We feel that both Walicek and Bernstein have misconstrued the purpose of section 13-217 (Ill.Rev.Stat.1989, ch. 110, par. 13-217) and that their analysis is neither historically accurate nor legally sound. An adequate explanation of our disagreement with the First District requires a relatively detailed discussion of two statutes: par. 2-1009 of the Code of Civil Procedure (Ill.Rev.Stat.1989, ch. 110, par. 2-1009) which governs voluntary dismissals, and section 13-217 (Ill.Rev.Stat.1989, ch. 110, par. 13-217) which governs refilings. In examining these statutes the effectuation of the legislature's intent should be foremost, and in achieving this result the following questions should be kept in mind: "What rights did the plaintiff have under the common law? What limitations were imposed on those rights? What relief, if any, is there from those limitations?"

At common law the plaintiff had an extremely broad right to take a nonsuit; it could be taken any time before the verdict was rendered in open court. (Berry v. Savage (1840), 2 Scam. 261; Chicago Title and Trust Co. v. Cook County (1935), 279 Ill.App. 462.) This right of the plaintiff to avoid an adverse ruling may have been based on some historical precursor that a verdict could not be returned against a plaintiff in his absence and which allowed the plaintiff to take a nonsuit by simply absenting himself from the courtroom (R. Michael, Illinois Practice § 42.2, at 340 (1989)), or it may have been a method of allowing a plaintiff to obtain some knowledge of the facts of the case in an aborted trial before the advent of discovery. (Howe v. Harroun (1856), 17 Ill. 494; see also Ferrini & Winter, Voluntary Dismissals--From Shield To Sword By The Convergence Of Improvident Actions, 21 J. Marshall L.Rev. 549, 551 (1988).) Regardless of the original basis there is no dispute that the right to take a nonsuit was both absolute and could be exercised at an extremely late stage of the proceedings. Berry, 2 Scam. 261.

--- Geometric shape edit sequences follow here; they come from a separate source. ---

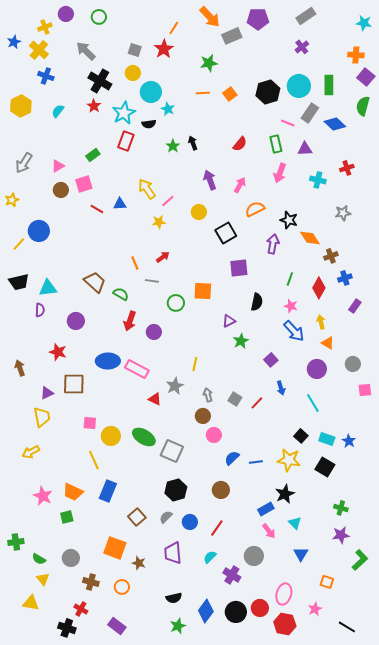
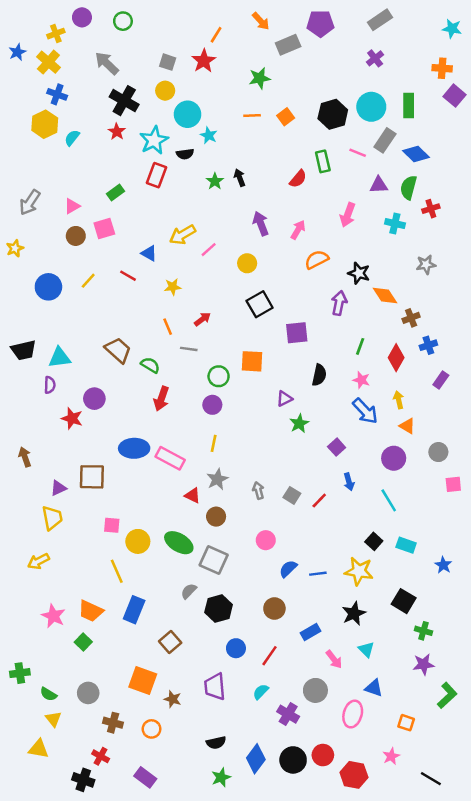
orange arrow: (210, 17) -> (261, 21), size x0.7
yellow hexagon: (21, 106) -> (45, 124), moved
green semicircle: (363, 106) -> (409, 188), moved
green rectangle: (276, 144) -> (323, 161), moved
yellow arrow: (147, 189) -> (183, 235), turned -85
blue triangle: (120, 204) -> (149, 253), turned 32
red line: (97, 209) -> (128, 276), moved
yellow star: (159, 222) -> (173, 287), moved
black square: (226, 233) -> (260, 304), moved
yellow line: (19, 244) -> (88, 281), moved
purple circle: (154, 332) -> (212, 405), moved
red star: (58, 352) -> (72, 418), moved
yellow line: (195, 364) -> (214, 443), moved
brown circle: (203, 416) -> (216, 517), moved
blue star: (349, 441) -> (443, 565), moved
black square: (325, 467) -> (404, 601), moved
blue rectangle: (266, 509) -> (310, 632), moved
green square: (67, 517) -> (83, 642), turned -32
gray semicircle: (166, 517) -> (189, 591), moved
blue triangle: (301, 554) -> (374, 688), turned -42
pink ellipse: (284, 594) -> (353, 714), moved

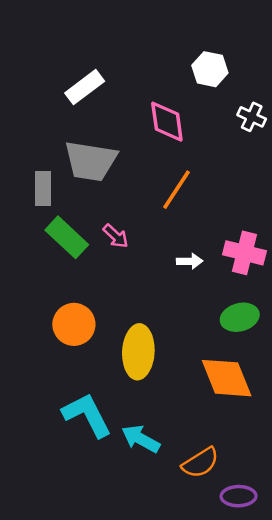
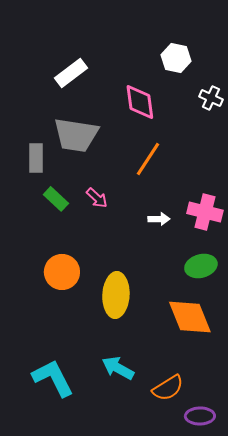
green rectangle: (67, 237) -> (56, 199), size x0.7
cyan L-shape: (87, 415) -> (53, 378), moved

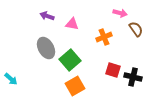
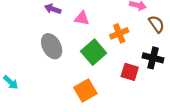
green square: (70, 60) -> (94, 52), moved
black cross: (133, 77) -> (153, 58), moved

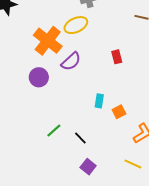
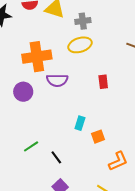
yellow ellipse: (76, 25) -> (80, 45), moved
orange cross: (48, 41) -> (37, 57), turned 36
purple semicircle: (71, 61) -> (57, 80), turned 35

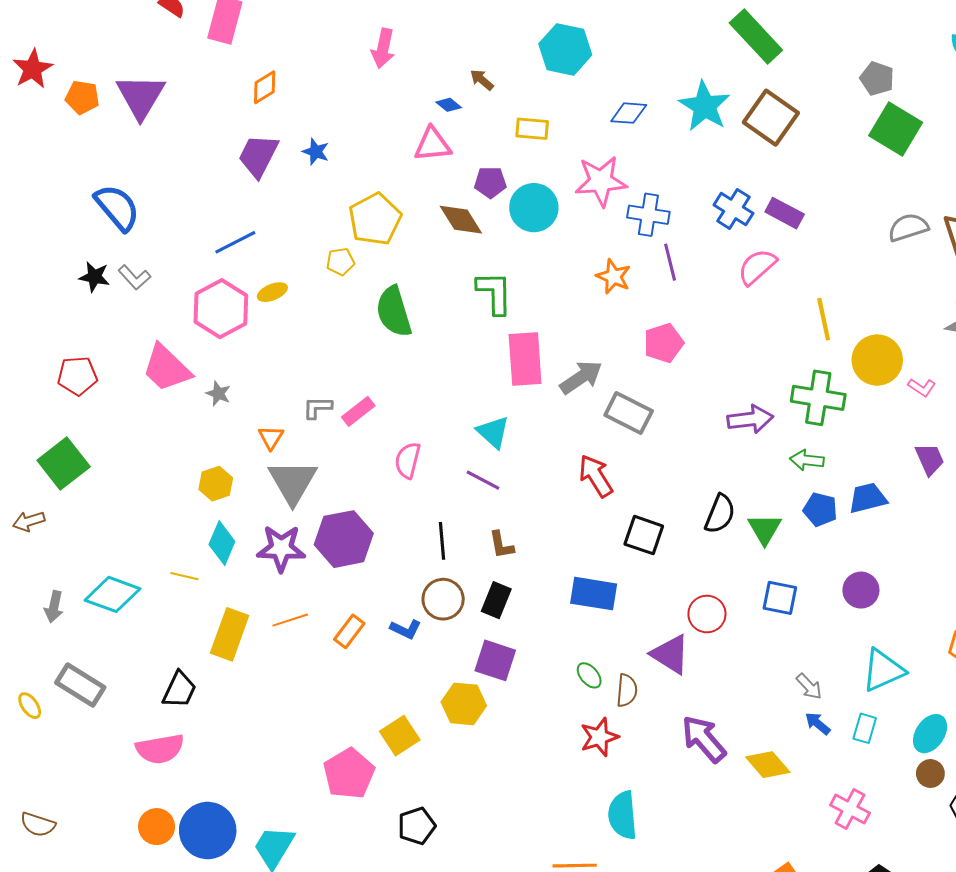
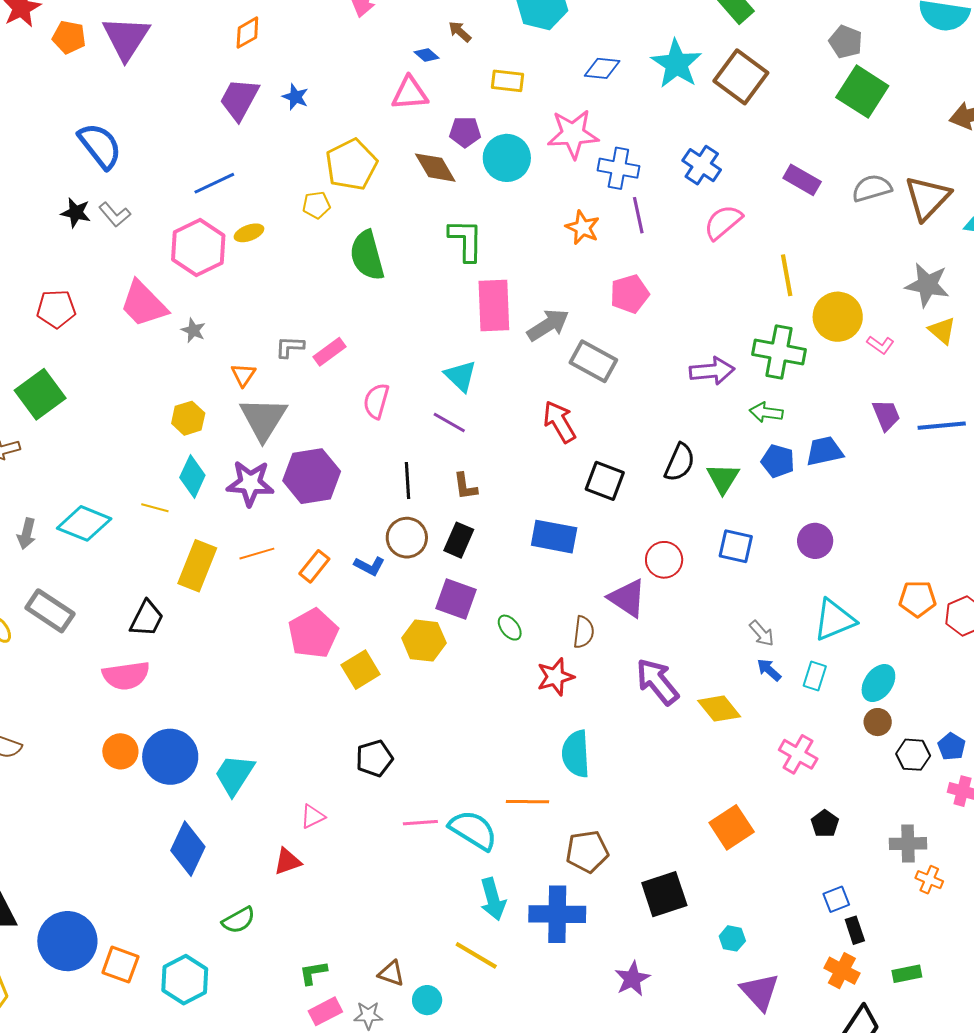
purple rectangle: (785, 213) -> (802, 180), moved
green ellipse: (589, 675) -> (510, 628), moved
pink pentagon: (349, 774) -> (313, 633), moved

What limitations were there upon this right of the plaintiff, or to put it another way, what protection was afforded the defendant under those circumstances? The first limitation, or protection, depending upon the point of view, was the applicable statute of limitations. If the plaintiff took a nonsuit, it was necessary to refile the claim within the statute of limitations or the claim would be barred. The protection afforded by the statute of limitations was later supplemented by statutes restricting the time and manner of taking voluntary dismissals.

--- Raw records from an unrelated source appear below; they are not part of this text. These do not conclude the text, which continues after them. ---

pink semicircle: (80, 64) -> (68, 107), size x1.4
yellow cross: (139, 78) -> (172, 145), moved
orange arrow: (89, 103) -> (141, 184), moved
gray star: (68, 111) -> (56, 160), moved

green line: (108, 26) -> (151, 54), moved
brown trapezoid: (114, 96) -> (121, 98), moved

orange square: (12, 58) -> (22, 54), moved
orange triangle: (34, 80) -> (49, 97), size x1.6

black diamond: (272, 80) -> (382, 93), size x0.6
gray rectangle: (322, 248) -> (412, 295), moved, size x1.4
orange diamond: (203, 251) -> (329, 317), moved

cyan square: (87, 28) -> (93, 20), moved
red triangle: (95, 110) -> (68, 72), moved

The first limitation on voluntary nonsuits was enacted in 1819 and provided that:

"Every person desirous of suffering a nonsuit on trial, shall be barred therefrom unless he do so before the jury retire from the bar." (R.L. 486; Gale's Stat. 528.) (See also Berry, 2 Scam. 261; Daube v. Kuppenheimer (1916), 272 Ill. 350, 112 N.E. 61.)

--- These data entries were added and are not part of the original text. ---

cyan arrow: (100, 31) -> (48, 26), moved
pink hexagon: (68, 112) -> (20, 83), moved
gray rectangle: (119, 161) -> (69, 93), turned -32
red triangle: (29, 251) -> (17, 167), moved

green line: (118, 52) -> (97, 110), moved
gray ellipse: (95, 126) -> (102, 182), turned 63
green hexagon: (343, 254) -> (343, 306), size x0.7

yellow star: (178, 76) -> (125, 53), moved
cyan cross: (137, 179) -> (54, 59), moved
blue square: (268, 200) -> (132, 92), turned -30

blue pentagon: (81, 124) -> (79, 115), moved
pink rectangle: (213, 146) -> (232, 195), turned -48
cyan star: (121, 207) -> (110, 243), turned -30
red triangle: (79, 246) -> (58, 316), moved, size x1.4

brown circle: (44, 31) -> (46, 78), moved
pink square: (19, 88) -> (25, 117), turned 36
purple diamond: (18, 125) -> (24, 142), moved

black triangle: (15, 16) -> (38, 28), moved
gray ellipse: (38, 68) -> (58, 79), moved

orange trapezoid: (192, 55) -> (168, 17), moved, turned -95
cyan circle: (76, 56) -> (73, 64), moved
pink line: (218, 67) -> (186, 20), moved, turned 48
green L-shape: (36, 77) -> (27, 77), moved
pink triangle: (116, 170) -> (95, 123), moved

Subsequent amendments in 1907 and 1933 imposed additional limitations. Section (a) of the present statute, Ill.Rev.Stat.1989, ch. 110, par. 2-1009(a), has been in existence in essentially its present form since 1933. It is extremely important to note that none of the statutes which impose limitations on the plaintiff's right to take a nonsuit imposed any limitations upon the plaintiff's right to refile a...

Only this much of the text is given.